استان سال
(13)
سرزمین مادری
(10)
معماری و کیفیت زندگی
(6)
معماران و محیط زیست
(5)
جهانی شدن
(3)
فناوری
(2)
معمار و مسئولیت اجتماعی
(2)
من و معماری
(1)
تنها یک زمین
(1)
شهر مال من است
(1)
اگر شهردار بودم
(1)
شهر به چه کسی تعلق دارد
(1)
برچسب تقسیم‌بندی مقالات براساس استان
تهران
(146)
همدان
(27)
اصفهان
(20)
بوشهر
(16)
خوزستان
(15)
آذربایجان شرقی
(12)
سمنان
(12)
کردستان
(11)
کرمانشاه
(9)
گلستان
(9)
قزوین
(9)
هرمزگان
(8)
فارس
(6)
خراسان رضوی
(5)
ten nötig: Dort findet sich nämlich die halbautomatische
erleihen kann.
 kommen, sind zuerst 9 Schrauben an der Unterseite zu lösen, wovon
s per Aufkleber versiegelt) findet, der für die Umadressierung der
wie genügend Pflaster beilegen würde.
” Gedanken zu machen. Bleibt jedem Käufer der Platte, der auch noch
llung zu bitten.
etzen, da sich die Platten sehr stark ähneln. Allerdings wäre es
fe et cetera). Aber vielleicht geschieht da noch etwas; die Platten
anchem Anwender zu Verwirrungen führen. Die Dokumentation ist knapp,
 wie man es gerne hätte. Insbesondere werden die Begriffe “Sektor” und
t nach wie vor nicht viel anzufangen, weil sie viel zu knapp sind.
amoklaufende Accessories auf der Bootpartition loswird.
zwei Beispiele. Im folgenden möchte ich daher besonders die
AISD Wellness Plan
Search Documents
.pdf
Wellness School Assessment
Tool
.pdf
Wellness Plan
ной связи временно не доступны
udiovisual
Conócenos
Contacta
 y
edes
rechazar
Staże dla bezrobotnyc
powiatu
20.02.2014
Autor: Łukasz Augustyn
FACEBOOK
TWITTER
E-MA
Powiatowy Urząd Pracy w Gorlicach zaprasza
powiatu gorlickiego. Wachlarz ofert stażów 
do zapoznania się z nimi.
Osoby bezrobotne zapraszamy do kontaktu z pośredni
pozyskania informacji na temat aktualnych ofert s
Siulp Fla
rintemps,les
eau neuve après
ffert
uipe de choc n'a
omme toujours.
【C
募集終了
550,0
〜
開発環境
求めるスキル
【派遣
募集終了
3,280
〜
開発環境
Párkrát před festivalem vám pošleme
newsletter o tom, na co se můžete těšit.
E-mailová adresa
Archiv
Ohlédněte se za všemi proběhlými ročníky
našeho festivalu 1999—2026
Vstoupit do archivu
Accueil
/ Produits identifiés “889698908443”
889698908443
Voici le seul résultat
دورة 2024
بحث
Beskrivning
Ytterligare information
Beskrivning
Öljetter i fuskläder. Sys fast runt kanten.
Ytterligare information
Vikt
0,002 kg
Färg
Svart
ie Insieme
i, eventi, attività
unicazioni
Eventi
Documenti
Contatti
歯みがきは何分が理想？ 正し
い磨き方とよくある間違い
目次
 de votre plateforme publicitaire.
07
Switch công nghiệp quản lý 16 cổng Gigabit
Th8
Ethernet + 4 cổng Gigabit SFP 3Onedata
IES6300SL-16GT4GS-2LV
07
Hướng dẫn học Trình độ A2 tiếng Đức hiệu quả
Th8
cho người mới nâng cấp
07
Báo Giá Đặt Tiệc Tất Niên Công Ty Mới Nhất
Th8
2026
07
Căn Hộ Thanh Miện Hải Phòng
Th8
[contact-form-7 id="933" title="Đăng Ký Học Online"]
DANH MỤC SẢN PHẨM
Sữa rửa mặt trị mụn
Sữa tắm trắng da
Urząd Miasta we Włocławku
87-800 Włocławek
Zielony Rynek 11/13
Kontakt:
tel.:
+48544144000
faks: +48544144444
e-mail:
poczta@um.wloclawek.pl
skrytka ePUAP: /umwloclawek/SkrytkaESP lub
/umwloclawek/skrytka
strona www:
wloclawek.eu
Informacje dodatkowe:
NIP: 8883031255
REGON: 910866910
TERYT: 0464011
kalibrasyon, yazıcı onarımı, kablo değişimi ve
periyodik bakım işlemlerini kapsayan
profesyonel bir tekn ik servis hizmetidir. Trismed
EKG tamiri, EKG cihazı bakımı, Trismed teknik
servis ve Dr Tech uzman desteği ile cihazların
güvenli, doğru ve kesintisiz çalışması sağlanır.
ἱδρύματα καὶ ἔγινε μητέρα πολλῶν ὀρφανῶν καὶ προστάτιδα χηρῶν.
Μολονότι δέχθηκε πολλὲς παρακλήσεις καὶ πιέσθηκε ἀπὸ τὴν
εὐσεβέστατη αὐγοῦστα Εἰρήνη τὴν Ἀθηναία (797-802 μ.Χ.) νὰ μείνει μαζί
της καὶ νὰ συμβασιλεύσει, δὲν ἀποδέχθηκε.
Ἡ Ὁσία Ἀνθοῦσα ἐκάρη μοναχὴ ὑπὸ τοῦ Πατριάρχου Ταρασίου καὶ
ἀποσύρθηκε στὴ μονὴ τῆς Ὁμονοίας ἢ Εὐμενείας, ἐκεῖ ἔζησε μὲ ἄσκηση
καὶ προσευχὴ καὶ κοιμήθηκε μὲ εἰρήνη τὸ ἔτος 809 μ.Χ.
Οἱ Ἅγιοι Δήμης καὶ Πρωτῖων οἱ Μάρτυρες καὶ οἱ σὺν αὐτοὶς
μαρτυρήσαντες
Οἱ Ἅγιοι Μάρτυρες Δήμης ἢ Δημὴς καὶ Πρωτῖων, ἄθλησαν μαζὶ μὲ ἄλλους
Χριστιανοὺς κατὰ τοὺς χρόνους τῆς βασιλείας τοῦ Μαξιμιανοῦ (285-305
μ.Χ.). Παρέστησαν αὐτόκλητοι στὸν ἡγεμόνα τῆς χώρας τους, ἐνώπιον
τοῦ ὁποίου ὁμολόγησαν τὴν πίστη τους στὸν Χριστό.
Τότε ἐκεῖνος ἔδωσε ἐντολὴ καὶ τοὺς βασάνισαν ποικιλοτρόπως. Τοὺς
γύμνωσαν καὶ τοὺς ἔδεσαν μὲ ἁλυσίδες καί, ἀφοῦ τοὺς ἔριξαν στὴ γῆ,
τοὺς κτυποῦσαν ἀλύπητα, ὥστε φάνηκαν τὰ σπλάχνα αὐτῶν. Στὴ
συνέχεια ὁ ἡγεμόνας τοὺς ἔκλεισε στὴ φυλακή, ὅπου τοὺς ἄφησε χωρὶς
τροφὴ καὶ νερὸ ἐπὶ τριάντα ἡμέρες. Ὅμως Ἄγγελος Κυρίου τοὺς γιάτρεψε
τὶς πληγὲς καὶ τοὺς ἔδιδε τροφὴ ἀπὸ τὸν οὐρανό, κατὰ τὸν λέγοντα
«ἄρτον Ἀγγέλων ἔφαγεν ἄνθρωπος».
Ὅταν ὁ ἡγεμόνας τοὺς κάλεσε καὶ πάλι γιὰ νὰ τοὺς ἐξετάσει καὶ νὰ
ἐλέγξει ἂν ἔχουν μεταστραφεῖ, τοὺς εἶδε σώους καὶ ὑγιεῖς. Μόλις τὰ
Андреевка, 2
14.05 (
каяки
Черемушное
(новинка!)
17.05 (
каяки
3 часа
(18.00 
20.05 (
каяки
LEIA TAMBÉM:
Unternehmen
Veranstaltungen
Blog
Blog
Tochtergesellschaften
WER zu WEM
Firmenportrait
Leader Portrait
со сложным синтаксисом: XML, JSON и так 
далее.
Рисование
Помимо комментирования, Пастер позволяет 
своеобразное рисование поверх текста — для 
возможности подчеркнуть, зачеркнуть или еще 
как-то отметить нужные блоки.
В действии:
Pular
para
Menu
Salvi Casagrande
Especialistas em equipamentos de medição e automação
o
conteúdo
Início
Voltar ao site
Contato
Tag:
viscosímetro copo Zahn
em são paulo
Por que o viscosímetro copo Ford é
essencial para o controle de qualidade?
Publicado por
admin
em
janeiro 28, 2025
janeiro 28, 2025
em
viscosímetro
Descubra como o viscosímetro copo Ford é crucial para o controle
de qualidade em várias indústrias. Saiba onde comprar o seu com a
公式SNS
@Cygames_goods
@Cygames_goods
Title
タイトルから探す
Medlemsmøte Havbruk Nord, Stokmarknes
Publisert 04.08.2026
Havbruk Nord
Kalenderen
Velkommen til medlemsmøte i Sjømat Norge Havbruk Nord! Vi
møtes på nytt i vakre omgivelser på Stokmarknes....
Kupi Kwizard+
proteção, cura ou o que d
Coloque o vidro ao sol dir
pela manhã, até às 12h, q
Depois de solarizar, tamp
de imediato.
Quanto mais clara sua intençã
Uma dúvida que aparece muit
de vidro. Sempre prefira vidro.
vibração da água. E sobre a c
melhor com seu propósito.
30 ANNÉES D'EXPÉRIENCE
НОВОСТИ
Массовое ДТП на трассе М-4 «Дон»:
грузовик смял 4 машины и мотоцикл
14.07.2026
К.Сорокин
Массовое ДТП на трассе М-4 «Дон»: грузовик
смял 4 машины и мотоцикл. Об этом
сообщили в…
====
§ **What the exercise asks**
Output, exactly and in full, the lines from the start of the entries above through the line that contains "erleihen kann.".

§ **Reply**
استان سال
(13)
سرزمین مادری
(10)
معماری و کیفیت زندگی
(6)
معماران و محیط زیست
(5)
جهانی شدن
(3)
فناوری
(2)
معمار و مسئولیت اجتماعی
(2)
من و معماری
(1)
تنها یک زمین
(1)
شهر مال من است
(1)
اگر شهردار بودم
(1)
شهر به چه کسی تعلق دارد
(1)
برچسب تقسیم‌بندی مقالات براساس استان
تهران
(146)
همدان
(27)
اصفهان
(20)
بوشهر
(16)
خوزستان
(15)
آذربایجان شرقی
(12)
سمنان
(12)
کردستان
(11)
کرمانشاه
(9)
گلستان
(9)
قزوین
(9)
هرمزگان
(8)
فارس
(6)
خراسان رضوی
(5)
ten nötig: Dort findet sich nämlich die halbautomatische
erleihen kann.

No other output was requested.